I can help you straighten this out but it's going to take some work. Definitely read this: https://docs.netgate.com/pfsense/en/latest/firewall/index.html

I didn't know that the sorting of the rules affect their operation order!

Rules are evaluated from the top down. The first rule that gets triggered is it....no other rules below it are evaluated.

Rules on an interface are interpreted in the inbound direction as allowing/blocking clients on that interface to pass into the firewall to be routed. Client--->firewall rule on the interface ----->routed through firewall.

The WAN has a default BLOCK rule that prohibits anything from passing through the WAN and into the firewall.
The LAN interface has a default ALLOW rule that permits clients on the LAN so send traffic into the firewall.

The printer rule you have on the WAN is wrong. The way that rule is written it is saying that any IPv4 traffic coming from the WAN (ie anything from the internet) is allowed to pass through the WAN and into the router and be sent to the device at IP 192.168.3.0. That rule needs to be on the LAN (10.168.10.xxx) interface and not on the WAN. And the gateway for that rule needs to be your IPsec interface.

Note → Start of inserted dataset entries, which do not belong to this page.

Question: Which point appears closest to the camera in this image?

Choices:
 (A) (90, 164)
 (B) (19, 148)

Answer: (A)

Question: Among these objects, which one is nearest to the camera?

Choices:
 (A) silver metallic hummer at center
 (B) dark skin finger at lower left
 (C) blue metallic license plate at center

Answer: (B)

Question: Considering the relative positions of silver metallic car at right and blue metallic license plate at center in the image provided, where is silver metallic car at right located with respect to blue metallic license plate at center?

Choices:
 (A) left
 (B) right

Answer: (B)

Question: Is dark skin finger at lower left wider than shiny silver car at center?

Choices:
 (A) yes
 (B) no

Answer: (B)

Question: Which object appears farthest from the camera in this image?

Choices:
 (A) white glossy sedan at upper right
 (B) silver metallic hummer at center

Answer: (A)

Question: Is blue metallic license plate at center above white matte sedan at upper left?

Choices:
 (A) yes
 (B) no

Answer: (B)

In that way you will be policy routing (allowing) traffic initiated on the LAN destined for the printer's IP address to be directed to be sent out the IPsec tunnel.

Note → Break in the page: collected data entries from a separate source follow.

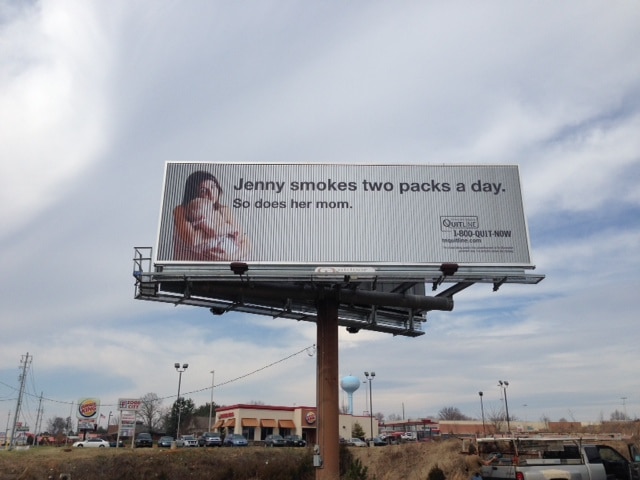 You are a GUI agent. You are given a task and a screenshot of the screen. Output one action in this format:
    pyautogui.click(x=<x>, y=<y>)
    Task: Click on the electric wires
    The width and height of the screenshot is (640, 480).
    Given the screenshot: What is the action you would take?
    pyautogui.click(x=4, y=384), pyautogui.click(x=32, y=393), pyautogui.click(x=58, y=397), pyautogui.click(x=104, y=404), pyautogui.click(x=166, y=393), pyautogui.click(x=195, y=390), pyautogui.click(x=290, y=354), pyautogui.click(x=6, y=396), pyautogui.click(x=29, y=408), pyautogui.click(x=29, y=377)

I'll look at the rules in more detail tomorrow and will give you more feed back.

@nikpony Despues de ver el comentario de @dma_pf creo que te dejare un rato con el me parece que te puede ayudar ! de lo contrario estare aqui por si necesita ayuda.

nikpony

@silence Thanks a lot!

nikpony

@dma_pf Very appreciated for your detailed instructions! May i have to explain you further my network infrastructure

dma_pf

@nikpony said in Block printing in remote printer:

Very appreciated for your detailed instructions! May i have to explain you further my network infrastructure

You are very welcome, and I'm glad to help. I do need some more info on your infrastructure. In your earlier post you mentioned the Huawei Router.

Is that router still being used or has pfsense replaced it?
If it is still being used is it acting as a gateway to the ISP?
If so, is it in bridge mode now that you have pfsense behind it?

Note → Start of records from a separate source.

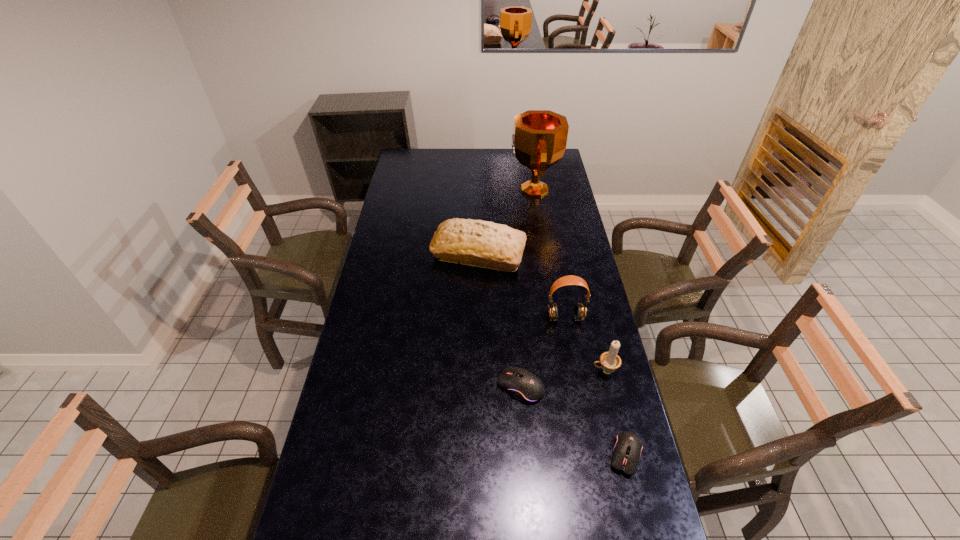 Where is `vacant place for an extra computer mouse on the left`? This screenshot has width=960, height=540. vacant place for an extra computer mouse on the left is located at coordinates (437, 332). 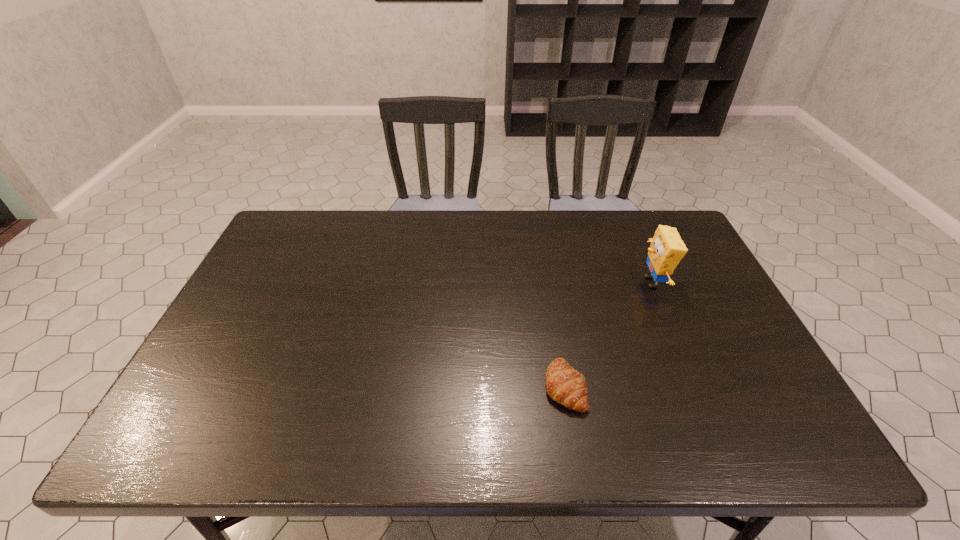 The height and width of the screenshot is (540, 960). I want to click on free space at the near edge of the desktop, so click(713, 437).

The width and height of the screenshot is (960, 540). What are the coordinates of `vacant area at the left edge of the desktop` in the screenshot? It's located at (262, 257).

You are a GUI agent. You are given a task and a screenshot of the screen. Output one action in this format:
    pyautogui.click(x=<x>, y=<y>)
    Task: Click on the blank area at the right edge
    
    Given the screenshot: What is the action you would take?
    pyautogui.click(x=684, y=263)

In the image, there is a desktop. At what (x,y) coordinates should I click in order to perform the action: click on free region at the far right corner. Please return your answer as a coordinate pair (x, y). The image size is (960, 540). Looking at the image, I should click on (693, 252).

In the image, there is a desktop. At what (x,y) coordinates should I click in order to perform the action: click on free space at the near right corner. Please return your answer as a coordinate pair (x, y). Image resolution: width=960 pixels, height=540 pixels. Looking at the image, I should click on (801, 428).

Find the location of a particular element. This screenshot has width=960, height=540. free space in the image that satisfies the following two spatial constraints: 1. on the face of the farther object; 2. on the front side of the shorter object is located at coordinates (696, 387).

Image resolution: width=960 pixels, height=540 pixels. In order to click on free space in the image that satisfies the following two spatial constraints: 1. on the face of the sponge; 2. on the front side of the left object in this screenshot , I will do `click(696, 387)`.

Does anything on the remote network need to reach back to your local LAN to access any resources on the LAN?

What is the purpose of the OpenVPN on pfsense?

nikpony

@dma_pf

So, the router is still in use, of course, and this is our gateway.
I have not set it in a bridge mode, should i do it?

Right now, remote network get into our lan through ipsec and they have access to our domain.
OpenVPN is used just for access in our sources, like ERP, mail etc.

nikpony

@dma_pf Also i have to inform you that it runs in a Hyper-V

dma_pf

@nikpony Is the router serving any other purpose other than just providing a gateway to pfsense?

All IPsec is being handled by pfsense (no IPsec configured on router)?

Is the domain all Microsoft? Is everything on the LAN part of the domain?

How do you have pfsense set to resolve DNS?

So if I understand correctly, OpenVPN is used to allow outside sources to access local resources on the LAN? Are any of those sources mobile, or are the accessing resources from fixed locations?

nikpony

@dma_pf

Router has all the management of IPSec.

The domain is Microsoft only, all devices are parts of my domain.

Attached photo of my DNS resolve settings.

Regarding the OpenVPN, you are right. There are no fixed locations, if you mean such as static ip's that using the OpenVPN.

dma_pf

@nikpony said in Block printing in remote printer:

Router has all the management of IPSec.

Is this true even for the pfsense LAN to the remote network? Why is there an IPsec interface on pfsense if all IPsec is being handled by the router?